National Labor Relations Board class action ruling under fire

Could make its way to U.S. Supreme Court

By Kimberly Atkins
The Daily Record Newswire
 
BOSTON — One year after the National Labor Relations Board sent shock waves through the labor and employment bar by ruling that mandatory arbitration clauses barring class actions violated the National Labor Relations Act, the decision is coming under direct fire from federal courts — and it could lead to a U.S. Supreme Court showdown.

At the time it was handed down last year, lawyers representing employers said the NLRB’s decision in DR Horton Inc. seemed to conflict with Supreme Court precedent upholding mandatory arbitration agreements that barred class arbitration under the Federal Arbitration Act. Still, lawyers who routinely included such class action waivers in employment
contracts and collective bargaining agreements were forced to change course to head off unfair labor practice allegations.

But now the NLRB’s ruling faces two levels of challenges: one based on the merits of the case and another based on the authority of the board to issue the ruling at all. While the 5th U.S. Circuit Court of Appeals is considering whether to overrule the decision on appeal, the 8th Circuit recently declined to follow its reasoning.

“I think it’s very likely that DR Horton is going to be reversed,” said Christopher Bopst, a partner in the Buffalo, N.Y., office of Goldberg Segalla. “Right now, there is a fair amount of hostility” toward the NLRB’s ruling.

In DR Horton Inc., the board held that the pursuit of class action litigation or other class-based relief was protected concerted activity under the NLRA, and therefore employers’ use of mandatory arbitration agreements that include a waiver of the right to make classwide claims constitutes an unfair labor practice.

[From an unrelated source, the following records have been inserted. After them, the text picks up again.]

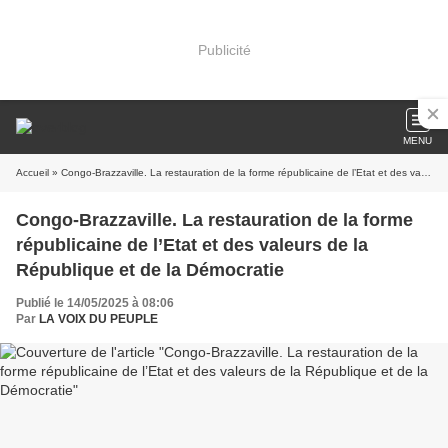
Publicité
MENU
Accueil
» Congo-Brazzaville. La restauration de la forme républicaine de l’Etat et des valeurs de la République et de la Démocratie
Congo-Brazzaville. La restauration de la forme
républicaine de l’Etat et des valeurs de la
République et de la Démocratie
Publié le 14/05/2025 à 08:06
Par
LA VOIX DU PEUPLE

But trial and appellate courts across the country have taken a different view, ruling that such mandatory arbitration clauses do not run afoul of federal labor law. Most notably, the 8th Circuit’s Jan. 7 ruling in Owen v. Bristol Care held that a mandatory arbitration clause that precluded class claims was valid and did not violate the Fair Labor Standards Act.

Though the employee in that case relied in part on the DR Horton Inc. ruling, the court declined to follow the NLRB, saying that appellate court judges “owe no deference to its reasoning” and noting that “although no court of appeals has addressed DR Horton, nearly all of the district courts to consider the decision have declined to follow it.”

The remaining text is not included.